Entre 1720 et 1760, ce fut bien Telemann qui joua le premier rôle parmi les compositeurs germaniques, faut-il le rappeler ? Si on dénombre par centaines les enregistrements qui lui sont consacrés dès l’apparition du disque vinyle, la quasi-totalité concernent sa musique instrumentale, et il faudra attendre 1970 pour trouver quelque chose d’audible (Jurgen Jürgens en 70, le Collegium Aureum en 73…). Ce sont ensuite quelques cantates, le plus souvent pour voix seule (Lesne, Ledroit, Bowman, Jacobs, entre autres), avant que celles-ci soient considérées avec un respect comparable à celles de Bach. Depuis le mouvement semble prendre vigueur, CPO, courageusement réhabilite cette figure majeure du XVIIIe siècle. En témoigne la publication de ce quatrième volume d’un projet monumental (Telemann Project des Collegium musicum der Johannes Gutenberg-Universität Mainz, accompagné de nombreux et prestigieux partenaires). Il s’agit en effet d’enregistrer la totalité de celles appartenant au millésime français [französischer Jahrgang] (*) 1714/1715. Les trois précédents volumes rendaient vie à 27 cantates. Ecrites à Francfort-sur-le-Main, après qu’il ait quitté Eisenach, elles appartiennent aux cinq cycles qu’il y écrivit. On se prend à s’interroger : comment est-ce possible d’écrire avec une telle prodigalité sans que jamais la qualité cède à la facilité ?

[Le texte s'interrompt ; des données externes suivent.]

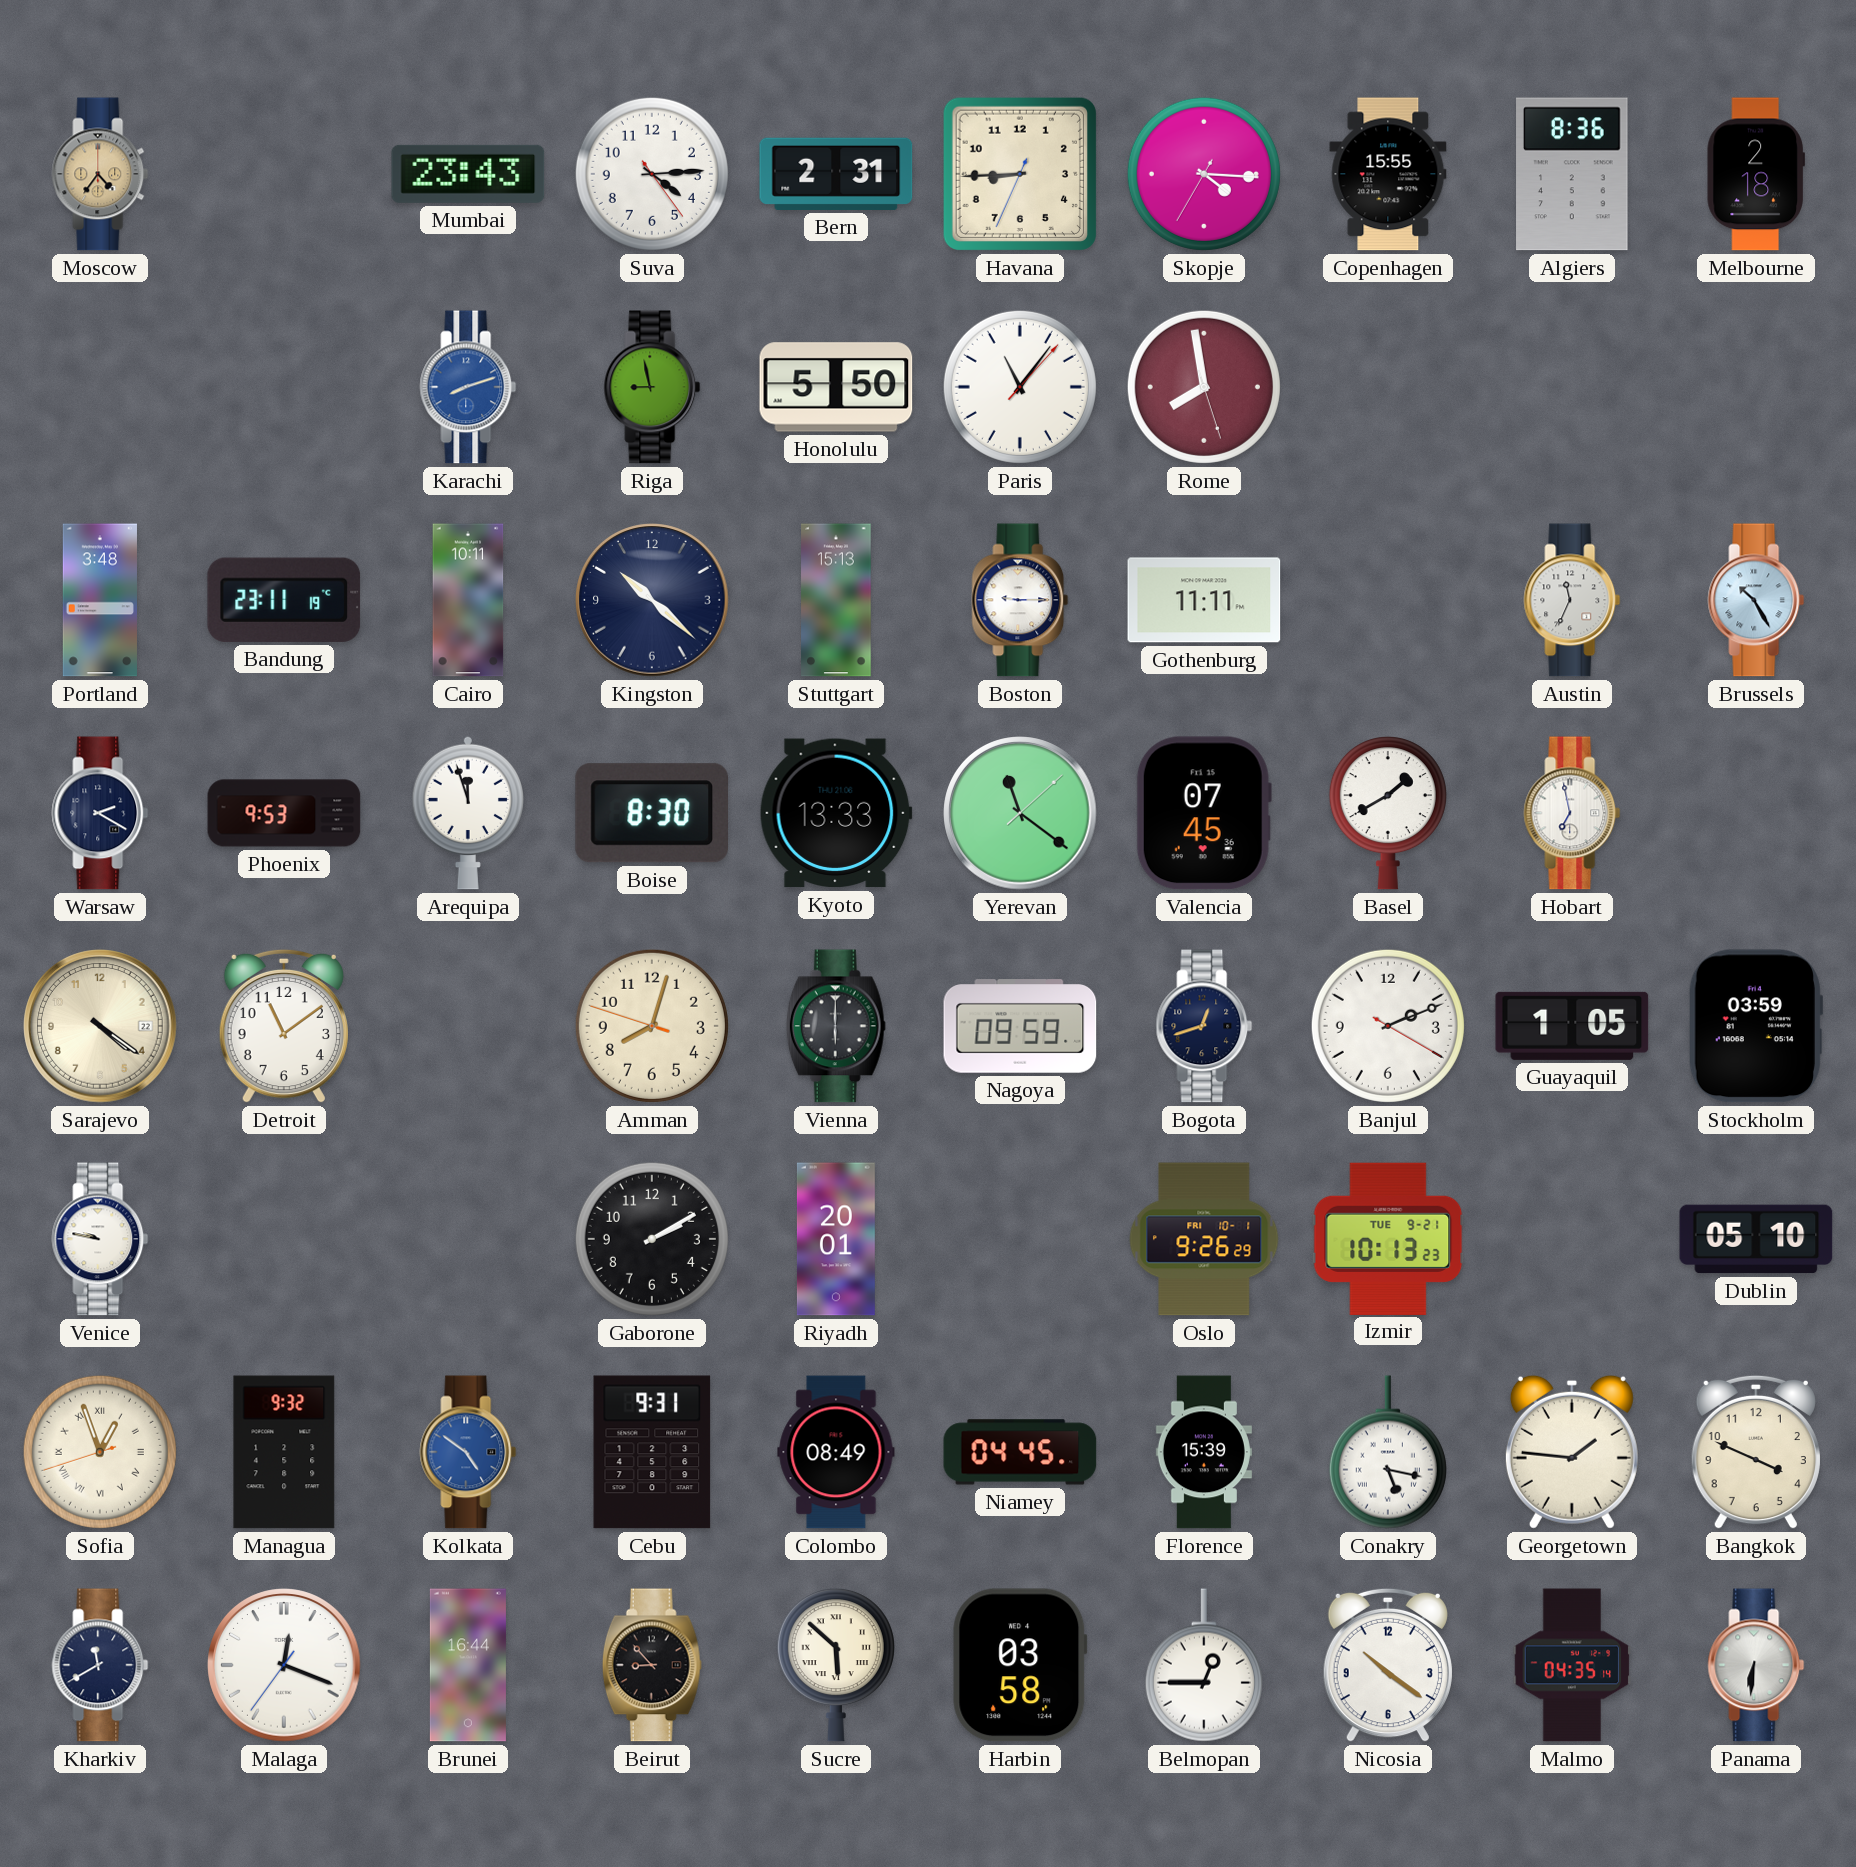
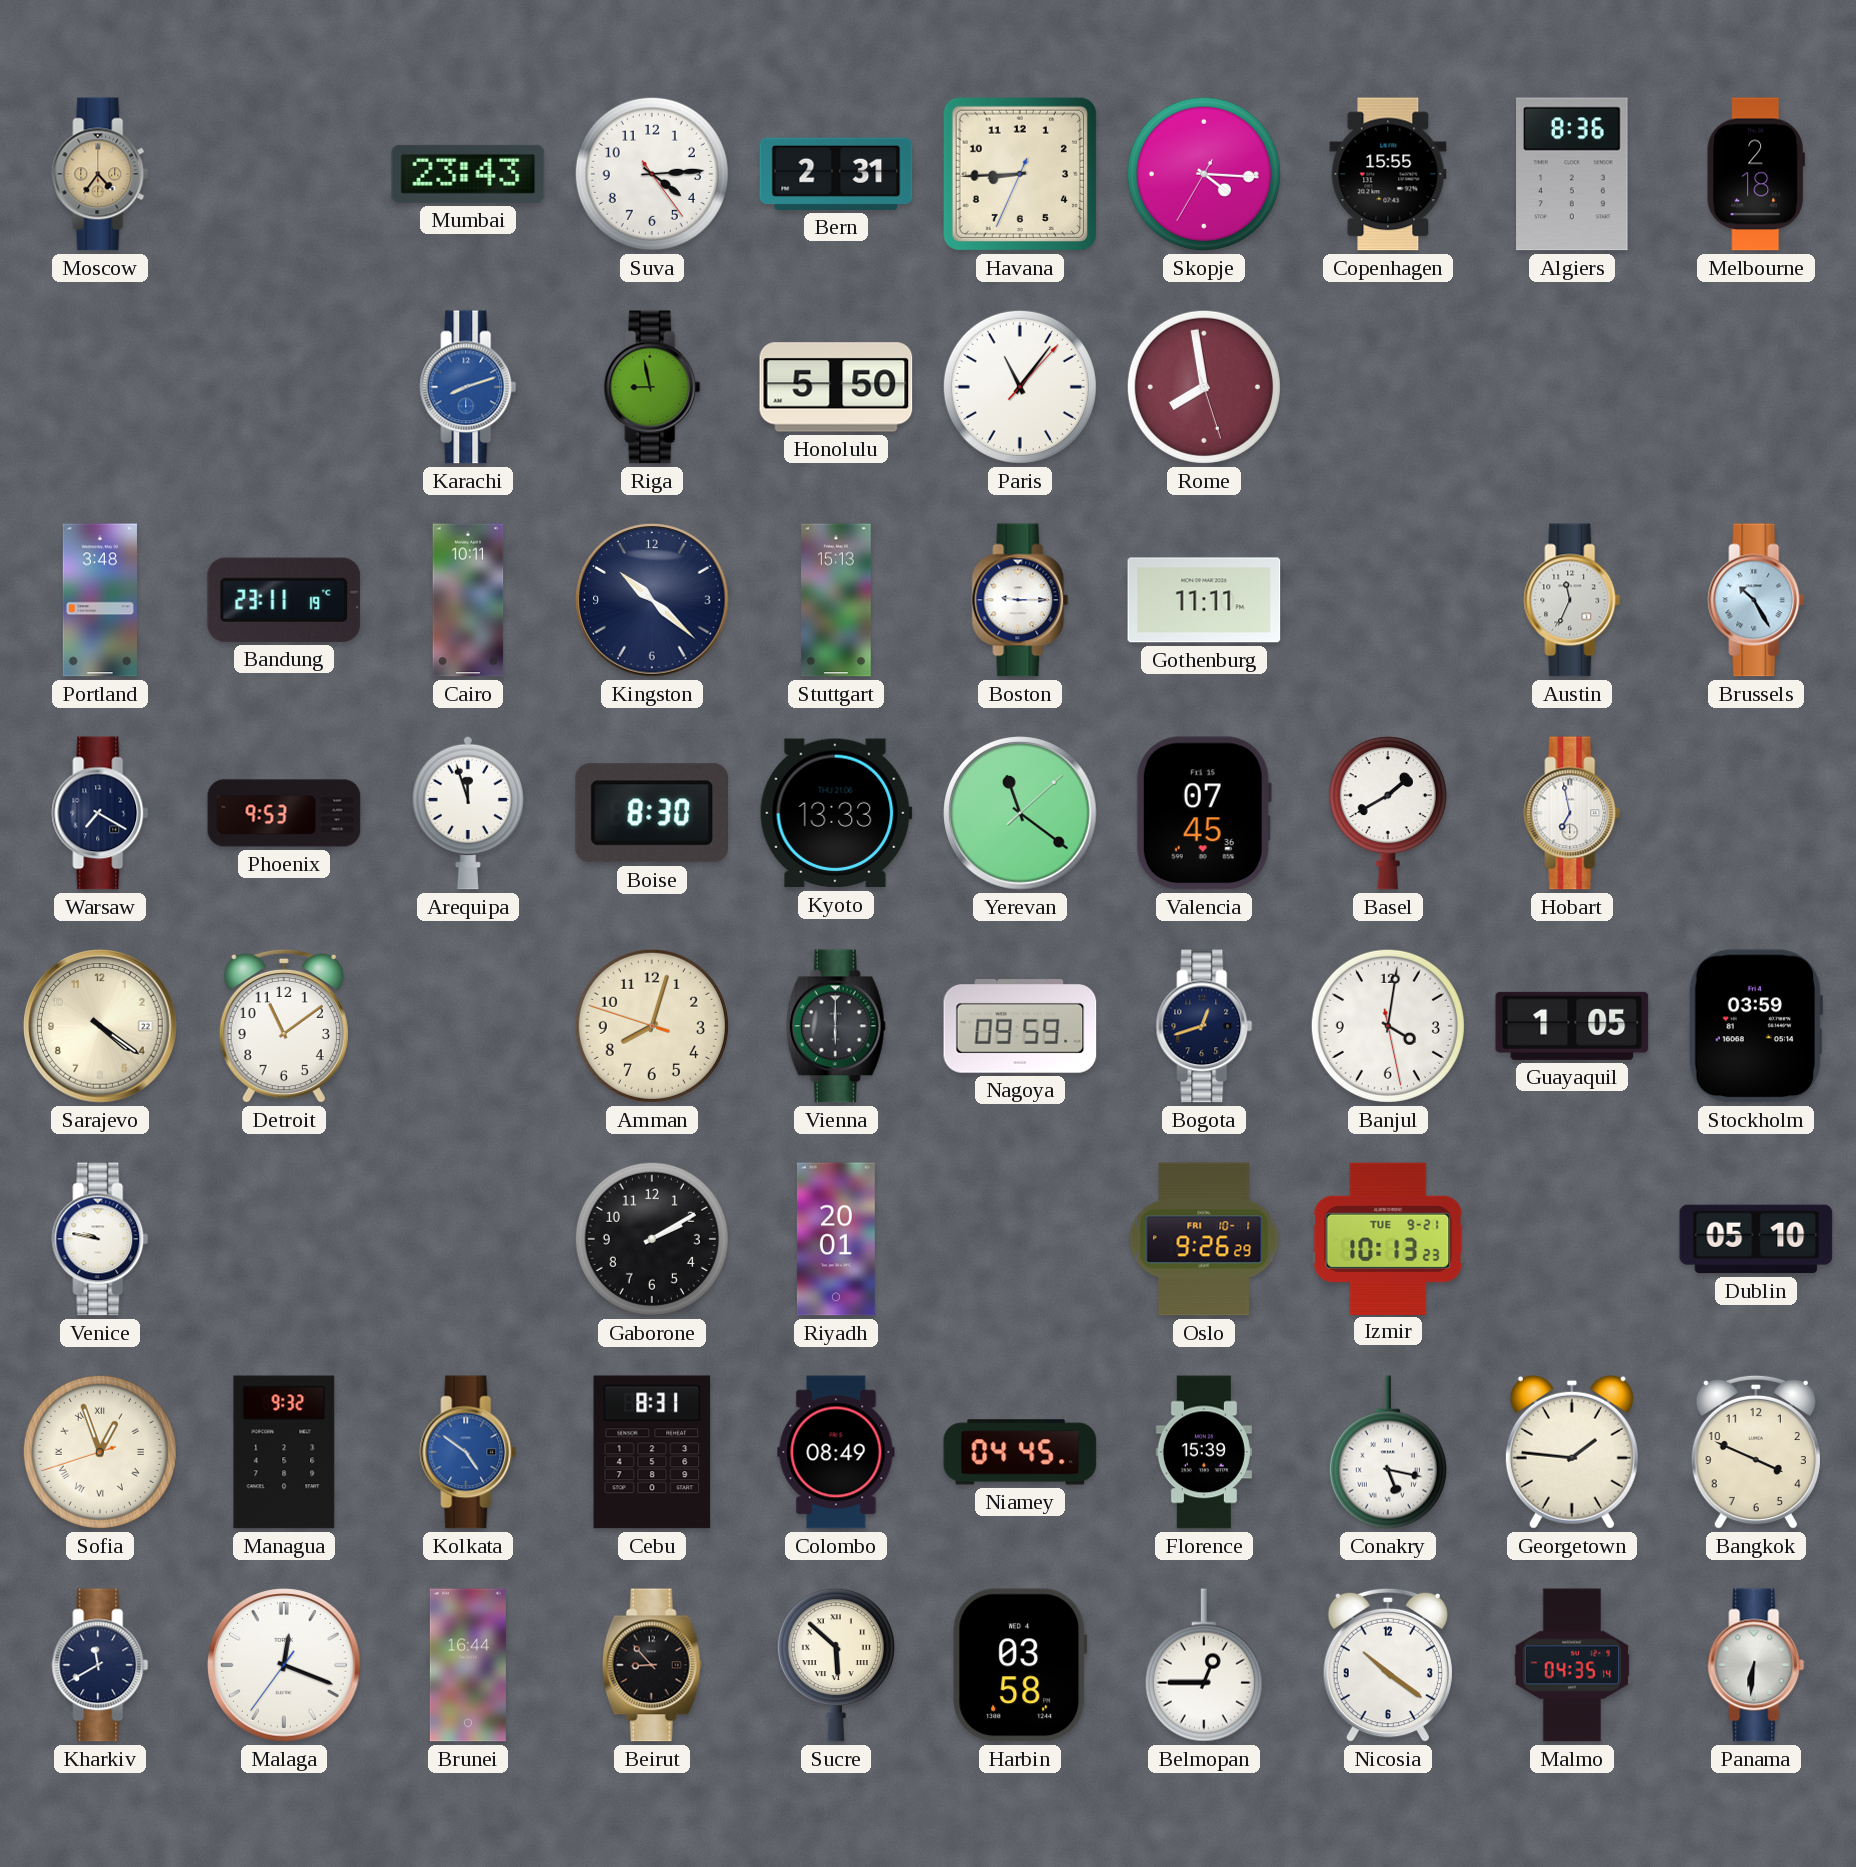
Warsaw: 2:20 -> 7:20
Banjul: 2:11 -> 4:01
Cebu: 9:31 -> 8:31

Malgré une parenté incontestable avec celles de Johann Sebastian Bach, liée au contexte luthérien et à la formation, elles portent la marque d’une personnalité plus proche de la vocalité lyrique. Leur écriture aussi efficace dans l’illustration des textes que dans l’invention prodigieuse des contrepoints, est indéniablement d’une rare séduction. Bien entendu, la comparaison s’impose dès la première cantate de l’enregistrement, « Nun komm, der Heiden Heiland » (BWV 62). Elle peut se poursuivre à quatre autres occasions (**), la riche hymnologie de la Réforme fondée sur le choral invitant à l’écriture renouvelée de cantates. Dépassant ce regard parallèle, les œuvres dont Bach ne nous a pas laissé d’équivalent sont admirables. Ainsi, « Zorn und Wüten sind Greuel » (TWV 1 :1734), [La colère et la rage sont des abominations] est d’une pure beauté. Le Neumeyer Consort brille par sa cohésion, par les couleurs et les articulations de ses solistes (hautbois, violoncelle, tout particulièrement) égalent voire surpassent la plupart des ensembles abordant ce répertoire. Felix Koch impulse une dynamique rare à l’ensemble comme au chœur (Gutenberg Soloists), exemplaire. Qu’il s’agisse de vastes pages fuguées ou de simples chorals, l’émotion est là. Le continuo, limpide, renouvelé, n’appelle que des éloges. L’aisance, le style des solistes, que l’on n’énumérera pas, couronne cette réalisation. Pleinement convaincante, sans jamais amoindrir les cantates de son plus illustre contemporain, c’est une invitation à suivre l’aventure incroyable de cette intégrale (***).
(*) L’appellation « französischer Jahrgang » tient au fait que Telemann, en 1714 & 15, installé à Francfort-sur-le-Main, , est influencé par le style français, notamment dans l’emploi des hautbois. (**) « Ach Gott, wie manches Herzelied », BWV 33 et TVWV 1 :18 ; « Herr Christ, der ein’ge Gottes Sohne », BWV 96 et TWV 1 :732 ; « Nimm von uns, Herr, du treuer Gott », BWV 101 et TWV 1 :1588 ; « Erhalt uns, Herr, bei deinem Wort », BWV126 et TWV 1 : 451. (***) Seul petit regret : les non-germanistes sont contraints à lire les notices et les traductions des textes chantés en anglais.